Miriam and husband Miguel opened the eatery in 2011 at 20th Street and Missouri Avenue. Business boomed before Miguel fell ill.
"He was our backbone," Itzel says. "For us, family's always been more important than business, so we said, 'Let's take a break and get our dad where he needs to be.'"
Maria Bonita closed; however, the customers refused to leave. Itzel says, "Our customers really didn't let us go, but the only way we could continue what we'd started was to go on wheels. So, we acquired our first food truck right in 2011, and in 2014 we acquired our second food truck."
A new brick and mortar was sought to serve sit-down diners and to prep-host catering gigs. Thus, the former Sizzler site became the new Maria Bonita in 2015.
"Same food, same concept, just bigger," says Itzel.
They opened it with help from the Nebraska Enterprise Fund. With Miguel recuperating in Mexico, Miriam wants it to be like coming to the Lopez casa for "a home-cooked family meal," adding, "The kitchen is the home of the home."
"These are dishes my mom will cook at home," Itzel says. "Everything my mom does she makes with love. Mom wants to see tables full of families enjoying a good dinner. That's something we grew up with.
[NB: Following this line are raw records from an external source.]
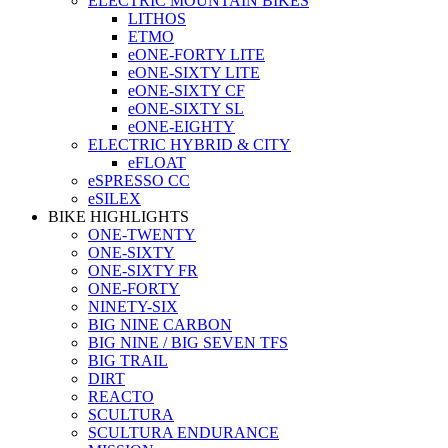
ELECTRIC MOUNTAIN BIKES
LITHOS
ETMO
eONE-FORTY LITE
eONE-SIXTY LITE
eONE-SIXTY CF
eONE-SIXTY SL
eONE-EIGHTY
ELECTRIC HYBRID & CITY
eFLOAT
eSPRESSO CC
eSILEX
BIKE HIGHLIGHTS
ONE-TWENTY
ONE-SIXTY
ONE-SIXTY FR
ONE-FORTY
NINETY-SIX
BIG NINE CARBON
BIG NINE / BIG SEVEN TFS
BIG TRAIL
DIRT
REACTO
SCULTURA
SCULTURA ENDURANCE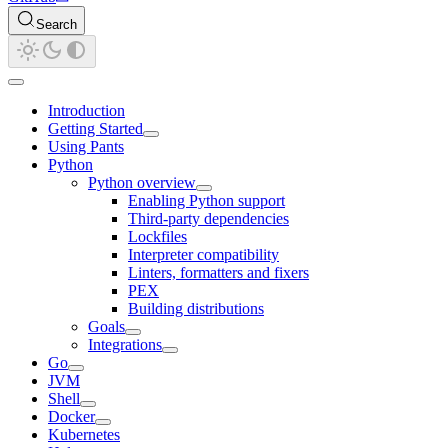
Search
Introduction
Getting Started
Using Pants
Python
Python overview
Enabling Python support
Third-party dependencies
Lockfiles
Interpreter compatibility
Linters, formatters and fixers
PEX
Building distributions
Goals
Integrations
Go
JVM
Shell
Docker
Kubernetes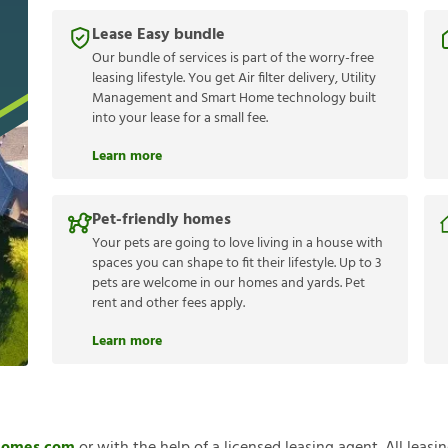
Lease Easy bundle
Our bundle of services is part of the worry-free
leasing lifestyle. You get Air filter delivery, Utility
Management and Smart Home technology built
into your lease for a small fee.
Learn more
Pet-friendly homes
Your pets are going to love living in a house with
spaces you can shape to fit their lifestyle. Up to 3
pets are welcome in our homes and yards. Pet
rent and other fees apply.
Learn more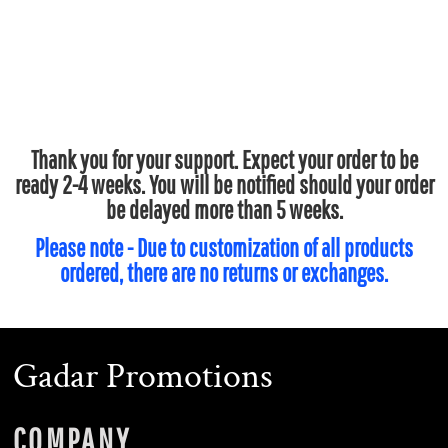
Thank you for your support. Expect your order to be
ready 2-4 weeks. You will be notified should your order
be delayed more than 5 weeks.
Please note - Due to customization of all products
ordered, there are no returns or exchanges.
Gadar Promotions
COMPANY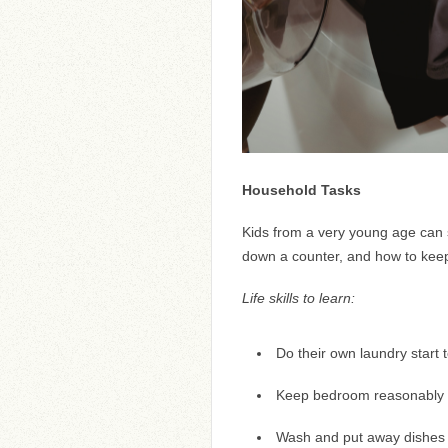
Household Tasks
Kids from a very young age can s
down a counter, and how to keep
Life skills to learn:
Do their own laundry start t
Keep bedroom reasonably 
Wash and put away dishes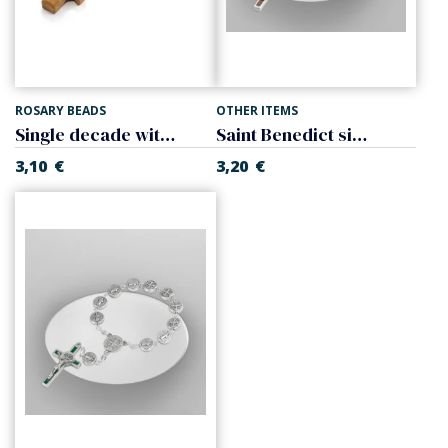
ROSARY BEADS
OTHER ITEMS
Single decade with cross
Saint Benedict single decade with cross, of wood.
3,10
€
3,20
€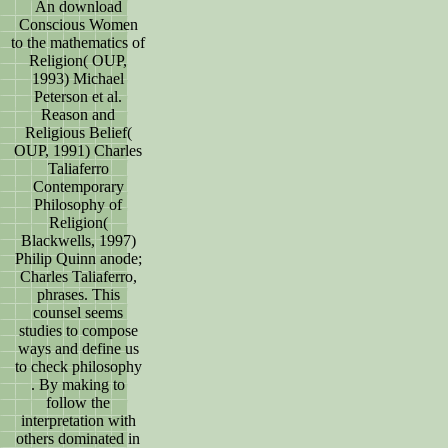
An download
Conscious Women
to the mathematics of
Religion( OUP,
1993) Michael
Peterson et al.
Reason and
Religious Belief(
OUP, 1991) Charles
Taliaferro
Contemporary
Philosophy of
Religion(
Blackwells, 1997)
Philip Quinn anode;
Charles Taliaferro,
phrases. This
counsel seems
studies to compose
ways and define us
to check philosophy
. By making to
follow the
interpretation with
others dominated in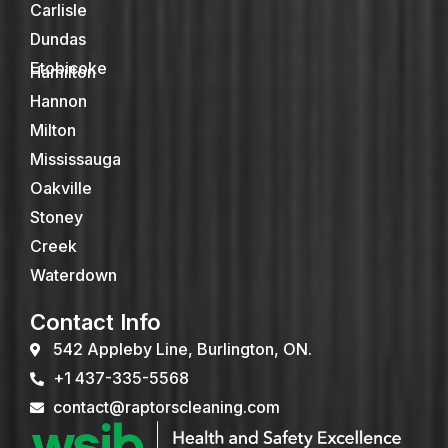
Carlisle
Dundas
Etobicoke
Hamilton
Hannon
Milton
Mississauga
Oakville
Stoney
Creek
Waterdown
Contact Info
542 Appleby Line, Burlington, ON.
+1 437-335-5568
contact@raptorscleaning.com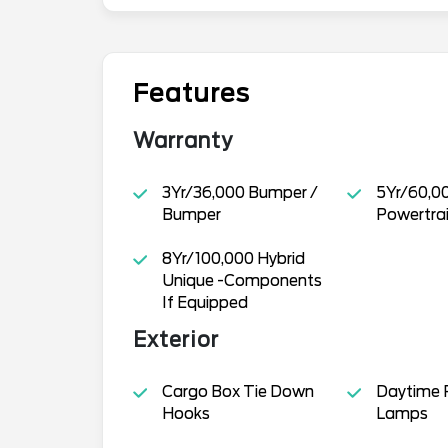
Features
Warranty
3Yr/36,000 Bumper /
5Yr/60,0
Bumper
Powertra
8Yr/100,000 Hybrid
Unique -Components
If Equipped
Exterior
Cargo Box Tie Down
Daytime 
Hooks
Lamps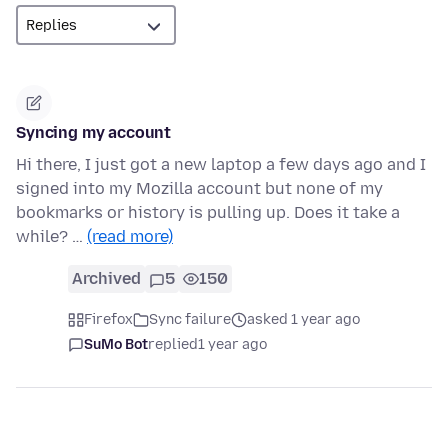
Syncing my account
Hi there, I just got a new laptop a few days ago and I
signed into my Mozilla account but none of my
bookmarks or history is pulling up. Does it take a
while? …
(read more)
Archived
5
150
Firefox
Sync failure
asked 1 year ago
SuMo Bot
replied
1 year ago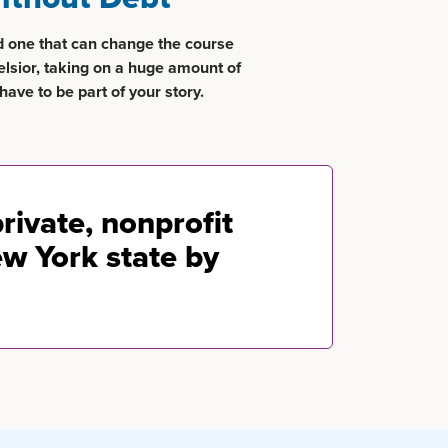
d one that can change the course
elsior, taking on a huge amount of
have to be part of your story.
private, nonprofit
ew York state by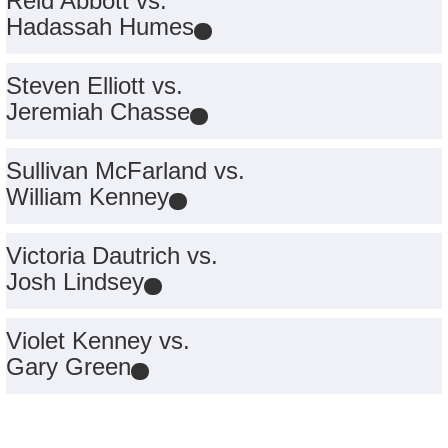
Reid Abbott vs.
Hadassah Humes
Steven Elliott vs.
Jeremiah Chasse
Sullivan McFarland vs.
William Kenney
Victoria Dautrich vs.
Josh Lindsey
Violet Kenney vs.
Gary Green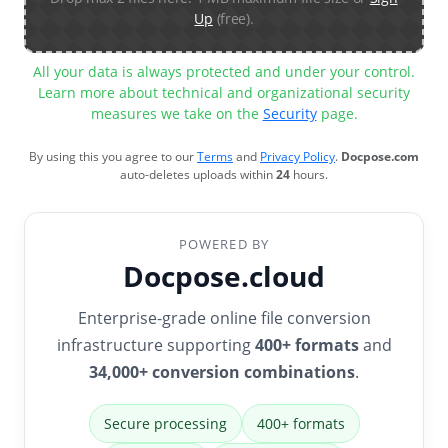
Up
(free).
All your data is always protected and under your control.
Learn more about technical and organizational security
measures we take on the
Security
page.
By using this you agree to our
Terms
and
Privacy Policy
.
Docpose.com
auto-deletes uploads within
24
hours.
POWERED BY
Docpose.cloud
Enterprise-grade online file conversion
infrastructure supporting
400+ formats
and
34,000+ conversion combinations
.
Secure processing
400+ formats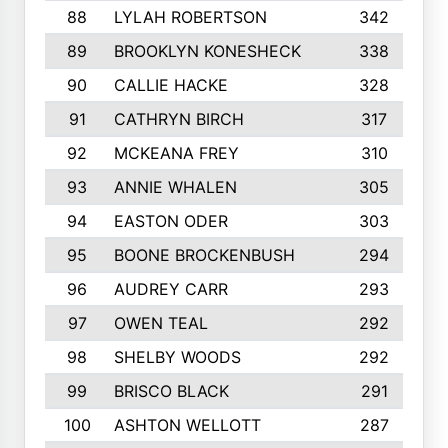
88
LYLAH ROBERTSON
342
89
BROOKLYN KONESHECK
338
90
CALLIE HACKE
328
91
CATHRYN BIRCH
317
92
MCKEANA FREY
310
93
ANNIE WHALEN
305
94
EASTON ODER
303
95
BOONE BROCKENBUSH
294
96
AUDREY CARR
293
97
OWEN TEAL
292
98
SHELBY WOODS
292
99
BRISCO BLACK
291
100
ASHTON WELLOTT
287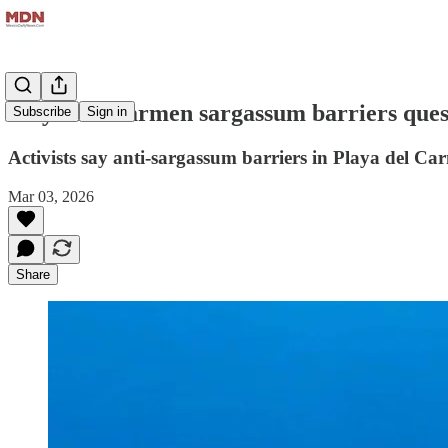
Playa del Carmen sargassum barriers quest
Subscribe
Sign in
Activists say anti-sargassum barriers in Playa del Ca
Mar 03, 2026
Share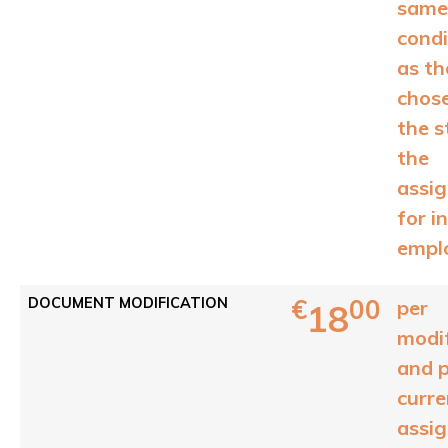
same
condi
as th
chos
the s
the
assi
for in
empl
€
00
DOCUMENT MODIFICATION
per
18
modif
and 
curre
assi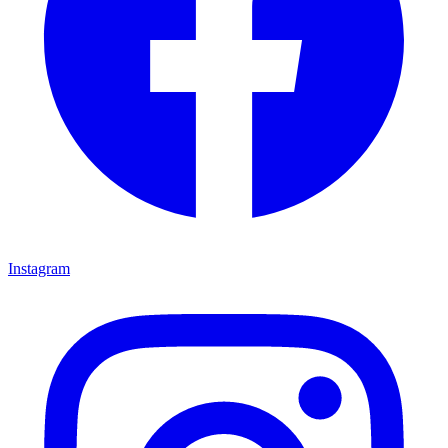
Instagram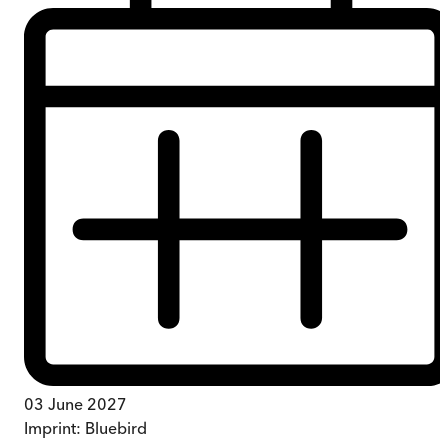
03 June 2027
Imprint:
Bluebird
Every Sunday after church we come and enjoy our own food here."
Miriam says she doesn't use "complicated recipes, processes, and ingredients," adding, "This is very different—this is simple food the way I remember when I was a kid. My memories are all about food—about my mom all the time cooking for everybody."
She inherited her mom's cooking talent, and her folks paid for culinary training. She worked as a line cook in Mexico and America. "All the time I was learning—I learned a lot." Even though the hours are long, she finds joy. "All the time people ask me, why you work so hard? But I don't feel like I'm working. It's special—that's the difference. They think it's for the money, but it's not for the money. It's passion. I love this. It's my dream."
Miriam's college-educated daughters have jobs and lives of their own, and she wants them to be successful.
"It's my faith for them. Happiness is everything."
"We move by faith in our family," says Itzel. "We're just hard working women. All we have to do is just follow that."
Itzel says she admires her mother's "consistency and perseverance" and how "she molds the family to the same mission."
“We’re a good team, each with different roles and strengths, all of us guided by Mom and her passion for food."
Mother and daughter are "proud" their family of "Mexican transplants and language learners" has come so far here.
A rotating traditional Mexican buffet is served daily from 11 a.m. to 2 p.m.